▸ Task requirements:
From the line containing "equipamentos - ANKE" through the end of the material below, output each line exactly as written, with pictures excluded.

▸ Data for processing:
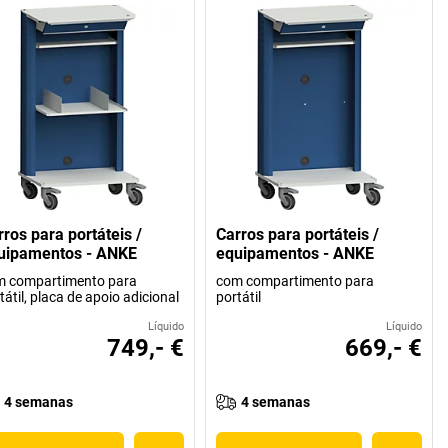
rros para portáteis /
Carros para portáteis /
uipamentos - ANKE
equipamentos - ANKE
m compartimento para
com compartimento para
tátil, placa de apoio adicional
portátil
Líquido
Líquido
749,- €
669,- €
4 semanas
4 semanas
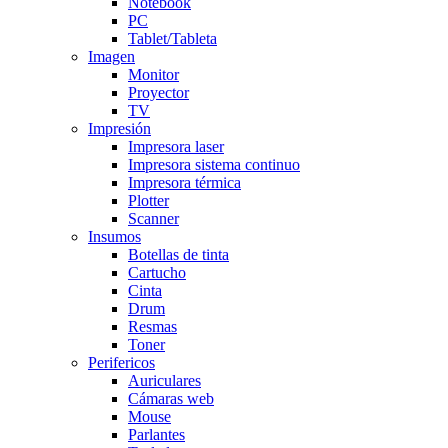
Notebook
PC
Tablet/Tableta
Imagen
Monitor
Proyector
TV
Impresión
Impresora laser
Impresora sistema continuo
Impresora térmica
Plotter
Scanner
Insumos
Botellas de tinta
Cartucho
Cinta
Drum
Resmas
Toner
Perifericos
Auriculares
Cámaras web
Mouse
Parlantes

▸ Result below:
equipamentos - ANKE
m compartimento para
com compartimento para
tátil, placa de apoio adicional
portátil
Líquido
Líquido
749,- €
669,- €
4 semanas
4 semanas
Notebook
PC
Tablet/Tableta
Imagen
Monitor
Proyector
TV
Impresión
Impresora laser
Impresora sistema continuo
Impresora térmica
Plotter
Scanner
Insumos
Botellas de tinta
Cartucho
Cinta
Drum
Resmas
Toner
Perifericos
Auriculares
Cámaras web
Mouse
Parlantes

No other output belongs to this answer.